▸ **Description of the task**
Return only the lines from the start of the records through the line that contains "maximise the return", inclusive; leave out all pictures.

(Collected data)

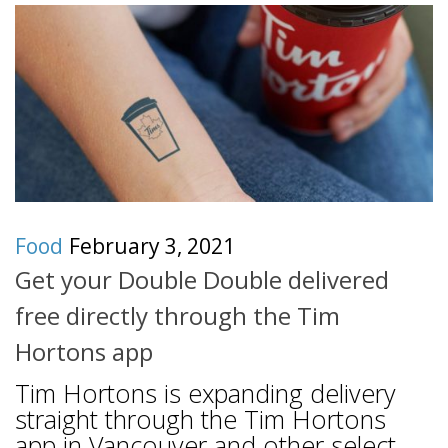
Food
February 3, 2021
Get your Double Double delivered
free directly through the Tim
Hortons app
Tim Hortons is expanding delivery
straight through the Tim Hortons
app in Vancouver and other select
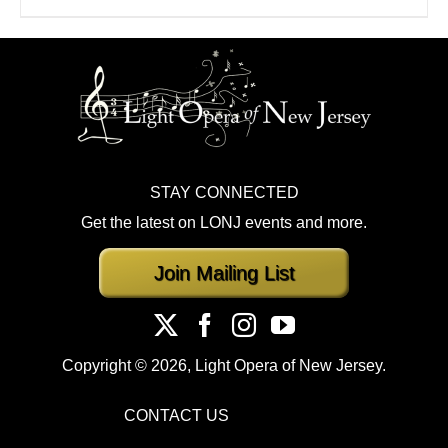
STAY CONNECTED
Get the latest on LONJ events and more.
Join Mailing List
Copyright ©
2026, Light Opera of New Jersey.
CONTACT US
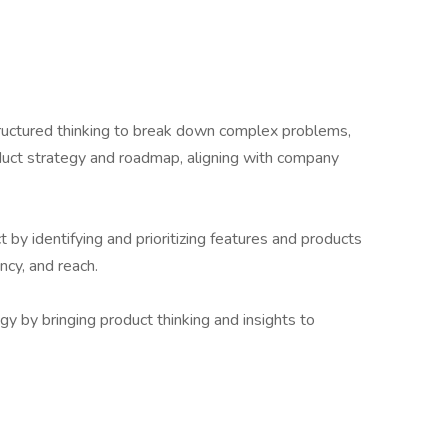
tructured thinking to break down complex problems,
duct strategy and roadmap, aligning with company
y identifying and prioritizing features and products
ncy, and reach.
y by bringing product thinking and insights to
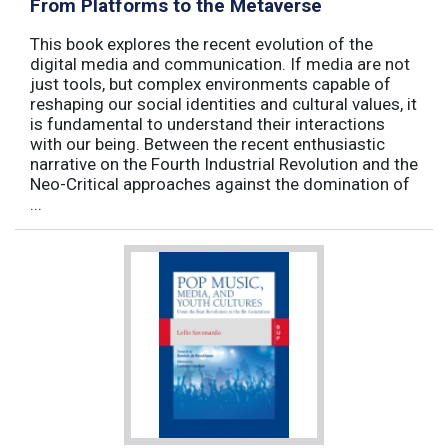
From Platforms to the Metaverse
This book explores the recent evolution of the
digital media and communication. If media are not
just tools, but complex environments capable of
reshaping our social identities and cultural values, it
is fundamental to understand their interactions
with our being. Between the recent enthusiastic
narrative on the Fourth Industrial Revolution and the
Neo-Critical approaches against the domination of
...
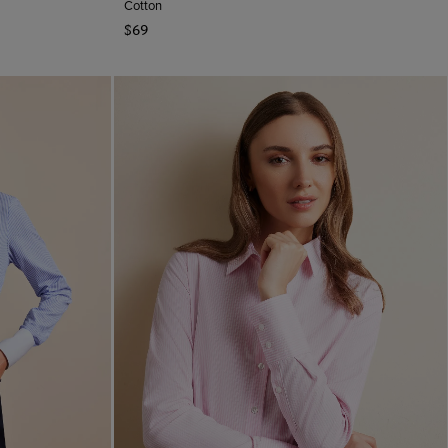
Cotton
$69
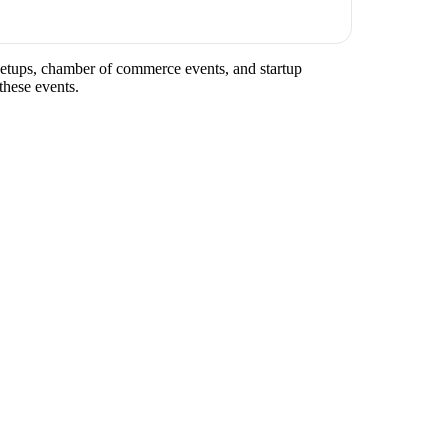
meetups, chamber of commerce events, and startup
these events.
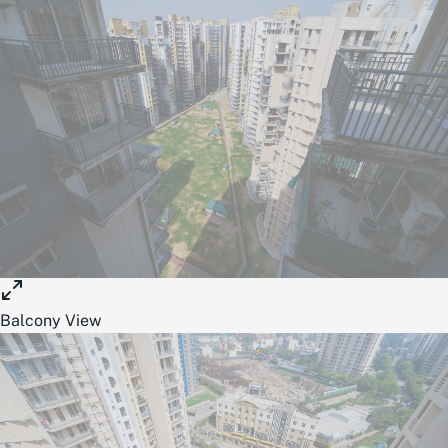
Balcony View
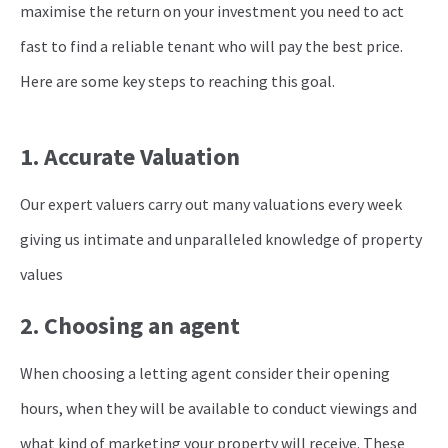
maximise the return on your investment you need to act
fast to find a reliable tenant who will pay the best price.
Here are some key steps to reaching this goal.
1. Accurate Valuation
Our expert valuers carry out many valuations every week
giving us intimate and unparalleled knowledge of property
values
2. Choosing an agent
When choosing a letting agent consider their opening
hours, when they will be available to conduct viewings and
what kind of marketing your property will receive. These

▸ **Output**
Food
February 3, 2021
Get your Double Double delivered
free directly through the Tim
Hortons app
Tim Hortons is expanding delivery
straight through the Tim Hortons
app in Vancouver and other select
STAY CONNECTED
Get the latest on LONJ events and more.
Join Mailing List
Copyright ©
2026, Light Opera of New Jersey.
CONTACT US
tructured thinking to break down complex problems,
duct strategy and roadmap, aligning with company
y identifying and prioritizing features and products
ncy, and reach.
y by bringing product thinking and insights to
From Platforms to the Metaverse
This book explores the recent evolution of the
digital media and communication. If media are not
just tools, but complex environments capable of
reshaping our social identities and cultural values, it
is fundamental to understand their interactions
with our being. Between the recent enthusiastic
narrative on the Fourth Industrial Revolution and the
Neo-Critical approaches against the domination of
...
Cotton
$69
meetups, chamber of commerce events, and startup
these events.
Balcony View
maximise the return on your investment you need to act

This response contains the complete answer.